Le souci de conformité est au coeur du calfeutrement, lui-même aligné sur les impératifs de compartimentage des bâtiments, cette sectorisation constituant des volumes chacun "étanches", afin de limiter la propagation du feu aux autres volumes . Un confinement qui exige des parois verticales (sur un même niveau) ou horizontales (entre niveaux) qu'elles satisfassent à des exigences réglementaires en termes de résistance au feu. Laquelle est définie par le Code de l'urbanisme, le Code de la construction et de l'habitat pour les immeubles d'habitation et les immeubles de grande hauteur (IGH), le Code du travail et les Arrêtés préfectoraux pour les locaux professionnels et, enfin, par le Règlement de sécurité contre le risque d'incendie pour les établissements recevant du public (ERP).
La résistance au feu des éléments de construction, tout comme la réaction au feu des produits, sont testées en laboratoire dans des conditions précises, et validées par des procès-verbaux (PV) d’essais au feu, définissant leurs performances pare-flammes et coupe-feu pendant une durée donnée, allant de 15 minutes… à 6 heures.
La résistance, ou capacité d’une séparation à résister pendant la durée en question, s'apprécie selon trois critères :
- la stabilité au feu, critère purement mécanique ;
- la propriété pare-flammes (PF ou E selon la nouvelle terminologie), qui ajoute à la stabilité mécanique, le critère d'étanchéité aux flammes et aux gaz ;
- la propriété coupe-feu (CF ou EI), qui complète la propriété pare-flammes par une exigence d'isolation thermique.
Les 3 catégories de la classification française, Stable au feu (SF), Pare-flammes (PF) et Coupe-feu (CF) trouvent aujourd’hui leur correspondance dans 3 Euroclasses de résistance au feu : Résistance mécanique ou stabilité (R), Etanchéité aux gaz et aux flammes (E), Isolation thermique (I), laquelle complète toujours une classification R ou E.
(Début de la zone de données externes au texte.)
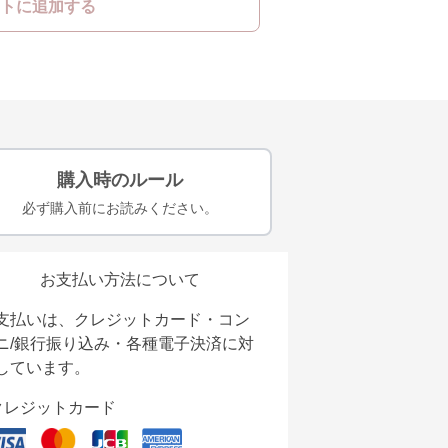
トに追加する
購入時のルール
必ず購入前にお読みください。
お支払い方法について
支払いは、クレジットカード・コン
ニ/銀行振り込み・各種電子決済に対
しています。
クレジットカード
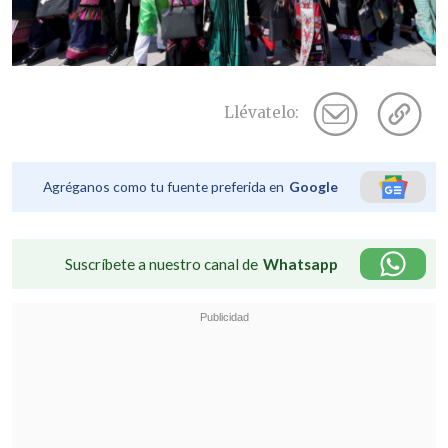
Llévatelo:
Agréganos como tu fuente preferida en
Google
Suscríbete a nuestro canal de
Whatsapp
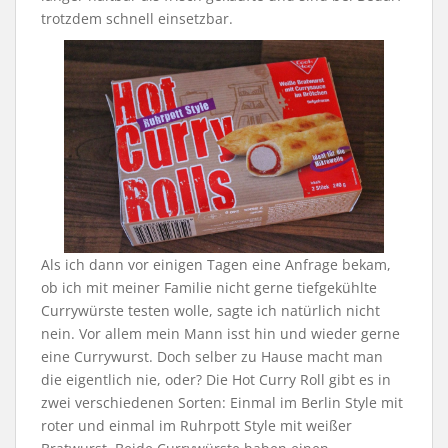
trotzdem schnell einsetzbar.
Als ich dann vor einigen Tagen eine Anfrage bekam,
ob ich mit meiner Familie nicht gerne tiefgekühlte
Currywürste testen wolle, sagte ich natürlich nicht
nein. Vor allem mein Mann isst hin und wieder gerne
eine Currywurst. Doch selber zu Hause macht man
die eigentlich nie, oder? Die Hot Curry Roll gibt es in
zwei verschiedenen Sorten: Einmal im Berlin Style mit
roter und einmal im Ruhrpott Style mit weißer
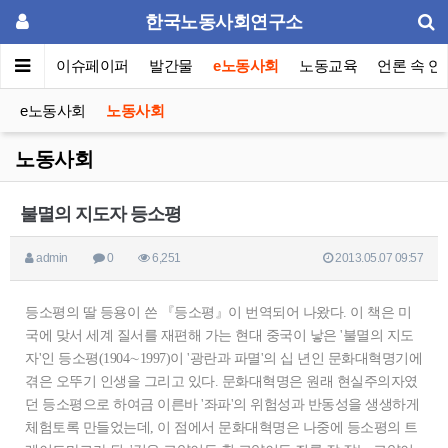
한국노동사회연구소
동포럼
이슈페이퍼
발간물
e노동사회
노동교육
언론 속 연
e노동사회
노동사회
노동사회
불멸의 지도자 등소평
admin
0
6,251
2013.05.07 09:57
등소평의 딸 등용이 쓴 『등소평』이 번역되어 나왔다. 이 책은 미
국에 맞서 세계 질서를 재편해 가는 현대 중국이 낳은 '불멸의 지도
자'인 등소평(1904∼1997)이 '광란과 파멸'의 십 년인 문화대혁명기에
겪은 오뚜기 인생을 그리고 있다. 문화대혁명은 원래 현실주의자였
던 등소평으로 하여금 이른바 '좌파'의 위험성과 반동성을 생생하게
체험토록 만들었는데, 이 점에서 문화대혁명은 나중에 등소평의 트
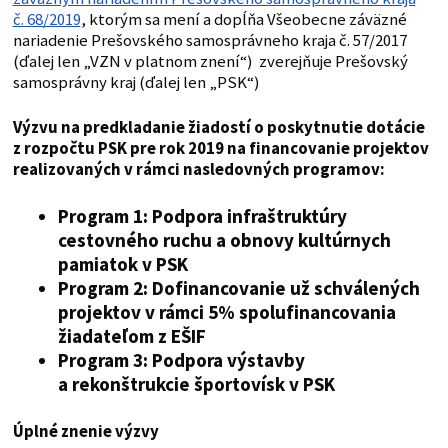
č. 68/2019
, ktorým sa mení a dopĺňa Všeobecne záväzné
nariadenie Prešovského samosprávneho kraja č. 57/2017
(ďalej len „VZN v platnom znení“) zverejňuje Prešovský
samosprávny kraj (ďalej len „PSK“)
Výzvu na predkladanie žiadostí o poskytnutie dotácie
z rozpočtu PSK pre rok 2019 na financovanie projektov
realizovaných v rámci nasledovných programov:
Program 1
: Podpora infraštruktúry
cestovného ruchu a obnovy kultúrnych
pamiatok v PSK
Program 2
: Dofinancovanie už schválených
projektov v rámci 5% spolufinancovania
žiadateľom z EŠIF
Program 3
: Podpora výstavby
a rekonštrukcie športovísk v PSK
Úplné znenie výzvy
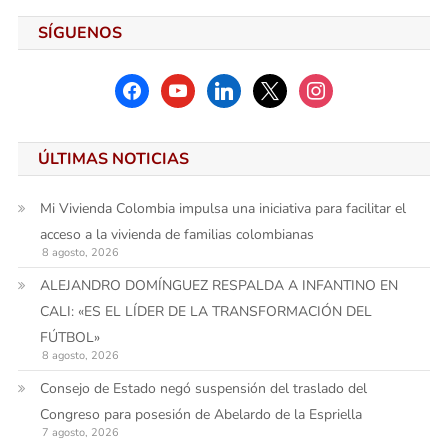
SÍGUENOS
facebook
youtube
linkedin
x
instagram
ÚLTIMAS NOTICIAS
Mi Vivienda Colombia impulsa una iniciativa para facilitar el
acceso a la vivienda de familias colombianas
8 agosto, 2026
ALEJANDRO DOMÍNGUEZ RESPALDA A INFANTINO EN
CALI: «ES EL LÍDER DE LA TRANSFORMACIÓN DEL
FÚTBOL»
8 agosto, 2026
Consejo de Estado negó suspensión del traslado del
Congreso para posesión de Abelardo de la Espriella
7 agosto, 2026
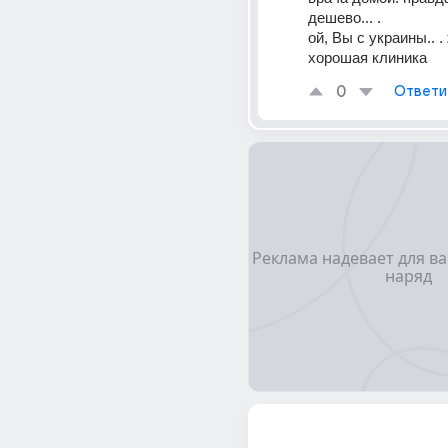
дешево... .
ой, Вы с украины.. . 
хорошая клиника
0
Ответи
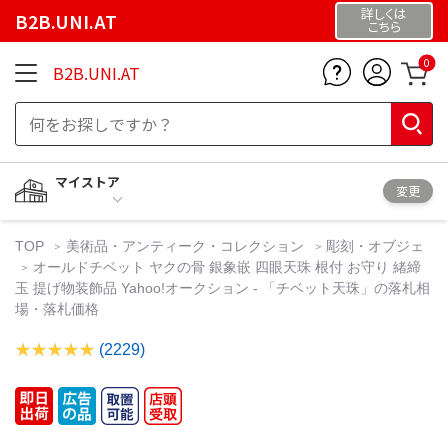
詳しくは
B2B.UNI.AT
こちら
0
B2B.UNI.AT
マイストア
変更
TOP
美術品・アンティーク・コレクション
彫刻・オブジェ
オールドチベット ヤクの骨 銀象嵌 四眼天珠 根付 お守り 緒締
玉 提げ物装飾品 Yahoo!オークション - 「チベット天珠」の落札相
場・落札価格
(2229)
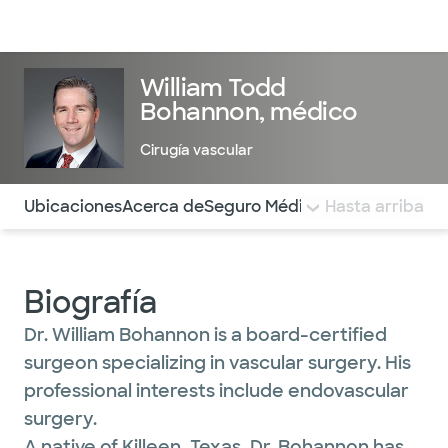
Médicos & Especialistas
Ubicaciones
Servicios & Tratami
William Todd
Bohannon, médico
Cirugía vascular
Utilice esta navegación para saltar rápidamente a difere
Ubicaciones
Acerca de
Seguro Médico
COMENTARIOS
Hasta arriba
Biografía
Dr. William Bohannon is a board-certified
surgeon specializing in vascular surgery. His
professional interests include endovascular
surgery.
A native of Killeen, Texas, Dr. Bohannon has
Quant à la réaction au feu des composants, autrement dit leur aptitude à s'enflammer et à propager un incendie -de M0 pour les produits incombustibles à M5 pour les plus facilement inflammables-, elle fait aussi l’objet d’Euroclasses qui intègrent désormais deux autres critères : d’une part, l’opacité des fumées, d’autre part, les gouttelettes et débris enflammés, facteurs de propagation d’un incendie.
Bref, des données qui entrent dans le bagage élémentaire du spécialiste du calfeutrement, soucieux d’opérer à bon escient. Car, les réserves et ouvertures pratiquées dans les parois pour assurer le passage des câbles et chemins de câbles, des tubes métalliques (acheminant l’eau, la vapeur, l’air comprimé), et des tubes thermoplastiques (PVC, polyuréthane, ou polyvinyle), pour l’évacuation des eaux usées, constituent, en cas d’incendie, autant de dangers potentiels pour les personnes et les biens si les produits et systèmes de calfeutrement ne satisfont pas les exigences de la réglementation, ou si leur mise en œuvre n’est pas conforme aux règles de l’art.
La fumée, les gaz toxiques, la perte de visibilité, la pyrolyse de certains matériaux à température élevée, ont tôt fait de mettre les vies en péril si la restauration de la résistance au feu n’est pas au rendez-vous, sans compter un risque de combustion vive dans les cas extrêmes.